▸ **ASSIGNED TASK**: Look through the records below for the line with "permanently for quick" and the line with "of the outfit", then return those lines and all lines between, exactly.

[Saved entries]

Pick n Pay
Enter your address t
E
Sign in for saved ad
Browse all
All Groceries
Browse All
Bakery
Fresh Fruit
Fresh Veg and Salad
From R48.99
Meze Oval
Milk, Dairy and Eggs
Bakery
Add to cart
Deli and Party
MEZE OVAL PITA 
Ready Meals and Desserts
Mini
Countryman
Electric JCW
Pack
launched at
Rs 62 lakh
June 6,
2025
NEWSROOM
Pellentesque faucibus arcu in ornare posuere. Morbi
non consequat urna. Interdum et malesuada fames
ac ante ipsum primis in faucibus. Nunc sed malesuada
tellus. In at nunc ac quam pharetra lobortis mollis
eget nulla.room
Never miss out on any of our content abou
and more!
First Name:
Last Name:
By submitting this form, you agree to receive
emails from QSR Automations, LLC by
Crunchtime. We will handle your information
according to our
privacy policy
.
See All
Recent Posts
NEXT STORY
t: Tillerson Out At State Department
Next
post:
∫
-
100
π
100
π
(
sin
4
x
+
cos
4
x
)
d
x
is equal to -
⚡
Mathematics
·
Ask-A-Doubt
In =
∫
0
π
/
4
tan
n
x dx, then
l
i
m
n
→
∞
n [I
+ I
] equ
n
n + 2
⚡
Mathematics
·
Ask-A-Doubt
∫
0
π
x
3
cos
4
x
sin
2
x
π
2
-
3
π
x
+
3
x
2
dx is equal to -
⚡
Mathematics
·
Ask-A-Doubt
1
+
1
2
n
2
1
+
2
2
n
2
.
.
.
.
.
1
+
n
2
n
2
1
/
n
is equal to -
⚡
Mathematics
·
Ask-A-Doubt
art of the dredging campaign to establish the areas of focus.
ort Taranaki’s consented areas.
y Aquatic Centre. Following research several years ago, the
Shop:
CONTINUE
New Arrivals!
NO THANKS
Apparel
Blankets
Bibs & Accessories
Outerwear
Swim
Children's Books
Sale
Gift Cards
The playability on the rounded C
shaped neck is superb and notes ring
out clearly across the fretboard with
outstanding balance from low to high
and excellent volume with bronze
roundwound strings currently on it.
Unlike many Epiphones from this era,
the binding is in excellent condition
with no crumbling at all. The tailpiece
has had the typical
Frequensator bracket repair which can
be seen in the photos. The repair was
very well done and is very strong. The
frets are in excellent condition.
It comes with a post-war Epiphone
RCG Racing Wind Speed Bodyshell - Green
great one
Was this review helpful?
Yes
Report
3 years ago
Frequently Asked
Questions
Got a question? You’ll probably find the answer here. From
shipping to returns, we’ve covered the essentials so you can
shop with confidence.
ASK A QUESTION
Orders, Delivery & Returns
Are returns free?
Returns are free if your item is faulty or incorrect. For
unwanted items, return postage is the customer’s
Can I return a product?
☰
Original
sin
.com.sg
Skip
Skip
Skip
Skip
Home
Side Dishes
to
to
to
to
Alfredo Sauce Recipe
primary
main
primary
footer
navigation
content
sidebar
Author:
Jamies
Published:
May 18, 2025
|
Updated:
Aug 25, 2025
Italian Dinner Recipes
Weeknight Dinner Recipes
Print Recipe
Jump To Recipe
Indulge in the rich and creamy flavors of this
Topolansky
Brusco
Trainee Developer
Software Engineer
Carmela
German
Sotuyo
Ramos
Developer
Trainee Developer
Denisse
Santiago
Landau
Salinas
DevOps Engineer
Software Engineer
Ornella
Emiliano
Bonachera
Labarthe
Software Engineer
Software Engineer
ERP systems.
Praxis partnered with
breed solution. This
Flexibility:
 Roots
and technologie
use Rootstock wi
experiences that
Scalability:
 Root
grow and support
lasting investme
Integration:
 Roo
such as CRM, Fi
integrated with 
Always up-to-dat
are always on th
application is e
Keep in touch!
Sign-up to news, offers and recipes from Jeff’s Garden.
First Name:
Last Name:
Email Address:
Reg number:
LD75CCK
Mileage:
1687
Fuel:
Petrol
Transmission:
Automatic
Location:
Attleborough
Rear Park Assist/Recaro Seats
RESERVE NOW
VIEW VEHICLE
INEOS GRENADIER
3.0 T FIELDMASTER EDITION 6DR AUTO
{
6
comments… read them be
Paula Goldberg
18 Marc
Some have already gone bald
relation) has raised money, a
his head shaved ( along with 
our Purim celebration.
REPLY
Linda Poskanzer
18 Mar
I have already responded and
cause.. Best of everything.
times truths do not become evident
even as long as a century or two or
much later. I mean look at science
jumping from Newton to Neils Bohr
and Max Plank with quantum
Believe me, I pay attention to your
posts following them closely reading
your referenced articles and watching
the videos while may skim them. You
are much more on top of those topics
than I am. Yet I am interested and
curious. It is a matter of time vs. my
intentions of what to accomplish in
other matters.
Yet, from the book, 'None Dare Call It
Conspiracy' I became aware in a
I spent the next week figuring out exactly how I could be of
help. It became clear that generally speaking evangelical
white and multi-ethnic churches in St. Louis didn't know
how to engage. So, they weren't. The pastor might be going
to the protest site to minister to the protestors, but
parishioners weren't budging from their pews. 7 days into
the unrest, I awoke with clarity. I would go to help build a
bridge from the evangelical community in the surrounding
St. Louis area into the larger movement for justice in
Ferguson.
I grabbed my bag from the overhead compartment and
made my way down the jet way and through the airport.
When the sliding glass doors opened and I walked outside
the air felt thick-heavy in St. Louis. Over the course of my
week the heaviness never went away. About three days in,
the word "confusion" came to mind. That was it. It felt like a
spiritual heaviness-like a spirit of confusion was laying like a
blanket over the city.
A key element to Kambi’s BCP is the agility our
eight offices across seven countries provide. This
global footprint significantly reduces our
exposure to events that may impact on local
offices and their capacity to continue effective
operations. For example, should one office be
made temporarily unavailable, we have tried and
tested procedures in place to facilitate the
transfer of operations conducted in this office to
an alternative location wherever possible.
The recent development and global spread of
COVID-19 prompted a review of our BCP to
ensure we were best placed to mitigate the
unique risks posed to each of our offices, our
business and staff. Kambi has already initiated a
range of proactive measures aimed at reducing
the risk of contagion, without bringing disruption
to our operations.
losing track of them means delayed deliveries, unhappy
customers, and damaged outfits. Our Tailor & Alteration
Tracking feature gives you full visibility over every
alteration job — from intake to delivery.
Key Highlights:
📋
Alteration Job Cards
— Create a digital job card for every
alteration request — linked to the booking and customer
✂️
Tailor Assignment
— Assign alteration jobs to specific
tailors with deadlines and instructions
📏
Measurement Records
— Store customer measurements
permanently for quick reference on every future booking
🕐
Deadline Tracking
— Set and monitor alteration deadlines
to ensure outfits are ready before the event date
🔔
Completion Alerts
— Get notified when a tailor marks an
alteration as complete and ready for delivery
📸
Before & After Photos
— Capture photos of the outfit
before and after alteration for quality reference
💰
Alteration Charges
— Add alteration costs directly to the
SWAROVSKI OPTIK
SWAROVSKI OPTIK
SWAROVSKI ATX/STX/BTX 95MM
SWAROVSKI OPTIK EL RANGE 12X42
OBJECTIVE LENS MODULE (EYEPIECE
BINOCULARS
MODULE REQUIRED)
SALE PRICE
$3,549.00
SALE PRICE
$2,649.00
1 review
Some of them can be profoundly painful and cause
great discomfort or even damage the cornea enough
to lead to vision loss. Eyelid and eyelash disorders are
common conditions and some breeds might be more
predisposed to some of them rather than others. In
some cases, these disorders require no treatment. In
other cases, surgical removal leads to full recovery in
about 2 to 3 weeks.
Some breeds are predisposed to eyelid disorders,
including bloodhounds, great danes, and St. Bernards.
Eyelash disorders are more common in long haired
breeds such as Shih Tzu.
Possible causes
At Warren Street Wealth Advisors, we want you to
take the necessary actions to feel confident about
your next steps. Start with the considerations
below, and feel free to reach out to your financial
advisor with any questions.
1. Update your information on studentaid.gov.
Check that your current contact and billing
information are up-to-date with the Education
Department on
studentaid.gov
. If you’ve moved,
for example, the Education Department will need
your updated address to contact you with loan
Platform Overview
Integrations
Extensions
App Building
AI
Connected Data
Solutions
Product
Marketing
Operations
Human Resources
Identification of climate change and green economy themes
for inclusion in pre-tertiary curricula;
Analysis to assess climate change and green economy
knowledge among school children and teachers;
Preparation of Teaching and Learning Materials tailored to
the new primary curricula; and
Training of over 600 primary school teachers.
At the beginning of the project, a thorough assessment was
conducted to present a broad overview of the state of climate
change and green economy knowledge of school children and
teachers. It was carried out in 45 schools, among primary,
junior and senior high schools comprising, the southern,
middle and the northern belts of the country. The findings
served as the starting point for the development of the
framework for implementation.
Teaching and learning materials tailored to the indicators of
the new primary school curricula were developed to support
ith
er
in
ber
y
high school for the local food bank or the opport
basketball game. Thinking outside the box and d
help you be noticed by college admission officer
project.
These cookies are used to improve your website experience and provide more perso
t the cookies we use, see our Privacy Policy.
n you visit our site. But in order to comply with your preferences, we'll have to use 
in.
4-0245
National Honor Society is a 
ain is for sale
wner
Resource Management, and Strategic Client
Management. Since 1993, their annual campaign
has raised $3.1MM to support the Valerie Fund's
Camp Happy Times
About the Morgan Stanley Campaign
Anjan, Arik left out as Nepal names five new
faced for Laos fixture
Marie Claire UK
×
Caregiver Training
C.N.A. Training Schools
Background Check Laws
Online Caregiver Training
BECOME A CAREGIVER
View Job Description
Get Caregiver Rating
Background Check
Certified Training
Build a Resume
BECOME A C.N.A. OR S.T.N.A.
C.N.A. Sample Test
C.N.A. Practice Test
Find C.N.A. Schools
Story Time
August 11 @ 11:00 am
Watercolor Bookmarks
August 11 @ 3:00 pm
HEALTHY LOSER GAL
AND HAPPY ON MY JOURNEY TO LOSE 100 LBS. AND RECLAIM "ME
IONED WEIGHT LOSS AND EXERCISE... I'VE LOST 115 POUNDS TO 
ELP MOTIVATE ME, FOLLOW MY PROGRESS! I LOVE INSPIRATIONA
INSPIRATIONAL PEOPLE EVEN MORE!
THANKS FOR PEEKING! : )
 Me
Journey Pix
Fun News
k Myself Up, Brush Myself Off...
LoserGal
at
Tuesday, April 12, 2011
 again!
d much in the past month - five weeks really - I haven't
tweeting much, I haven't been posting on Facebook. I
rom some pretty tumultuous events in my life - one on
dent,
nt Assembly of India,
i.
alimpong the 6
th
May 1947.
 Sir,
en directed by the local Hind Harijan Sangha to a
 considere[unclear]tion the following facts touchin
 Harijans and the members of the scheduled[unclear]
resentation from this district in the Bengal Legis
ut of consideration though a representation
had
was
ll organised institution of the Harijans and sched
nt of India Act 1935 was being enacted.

▸ **SOLUTION**:
permanently for quick reference on every future booking
🕐
Deadline Tracking
— Set and monitor alteration deadlines
to ensure outfits are ready before the event date
🔔
Completion Alerts
— Get notified when a tailor marks an
alteration as complete and ready for delivery
📸
Before & After Photos
— Capture photos of the outfit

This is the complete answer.